Because each processor has its own list of threads waiting to run on that processor, when a thread finishes running, the processor can simply check its per-processor ready queue for the next thread to run. If the per-processor ready queues are empty, the idle thread for that processor is scheduled. The idle thread then begins scanning other processor’s ready queues for threads it can run. Note that on NUMA systems, the idle thread first looks at processors on its node before looking at other nodes’ processors.

CPU Rate Limits

As part of the new hard quota management system added in Windows Vista (which builds on previous quota support present since the first version of Windows NT, but adds hard limits instead of soft hints), support for limiting CPU usage was added to the system in three different ways: per-session, per-user, or per-system. Unfortunately, information on enabling these new limits has not yet been documented, and no tool that is part of the operating system allows you to set these limits: you must modify the registry settings manually. Because all the quotas—save one—are memory quotas, we will cover those in Chapter 9, which deals with the memory manager, and focus our attention on the CPU rate limit.

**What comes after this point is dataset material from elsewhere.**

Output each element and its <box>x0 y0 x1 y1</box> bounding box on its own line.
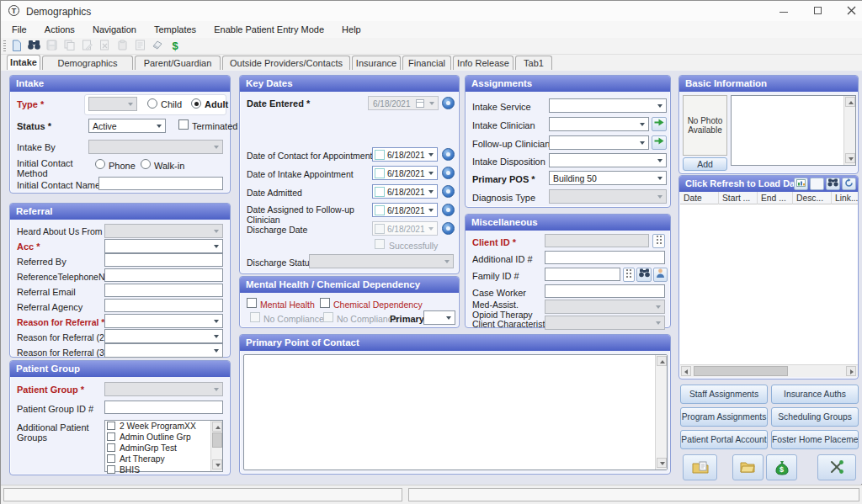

The new quota system can be accessed through the registry key HKLM\SYSTEM\Current-ControlSet\Control\Session Manager\QuotaSystem, as well as through the standard NtSet-InformationProcess system call. CPU rate limits can therefore be set in one of three ways:

• By creating a new value called CpuRateLimit and entering the rate information.

• By creating a new key with the security ID (SID) of the account you want to limit, and creating a CpuRateLimit value inside that key.

• By calling NtSetInformationProcess and giving it the process handle of the process to limit and the CPU rate limiting information.

In all three cases, the CPU rate limit data is not a straightforward value; it is based on a compressed bitfield, documented in the WDK as part of the RATE_QUOTA_LIMIT structure. The bottom four bits define the rate phase, which can be expressed either as one, two, or three seconds—this value defines how often the rate limiting should be applied and is called the PS_RATE_PHASE. The rest of the bits are used for the actual rate, as a value representing a percentage of maximum CPU usage. Because any number from 0 to 100 can be represented with only 7 bits, the rest of the bits are unused. Therefore, a rate limit of 40 percent every 2 seconds would be defined by the value 0x282, or 101000 0010 in binary.

The process manager, which is responsible for enforcing the CPU rate limit, uses a variety of system mechanisms to do its job. First of all, rate limiting is able to reliably work because of the CPU cycle count improvements discussed earlier, which allow the process manager to accurately determine how much CPU time a process has taken and know whether the limit should be enforced. It then uses a combination of DPC and APC routines to throttle down DPC and APC CPU usage, which are outside the direct control of user-mode developers but still result in CPU usage in the system (in the case of a systemwide CPU rate limit).

Finally, the main mechanism through which rate limiting works is by creating an artificial wait on a kernel gate object (making the thread uniquely bound to this object and putting it in a wait state, which does not consume CPU cycles). This mechanism operates through the normal routine of an APC object queued to the thread or threads inside the process currently responsible for the work. The gate is signaled by an internal worker thread inside the process manager responsible for replenishment of the CPU usage, which is queued by a DPC responsible for replenishing systemwide CPU usage requests.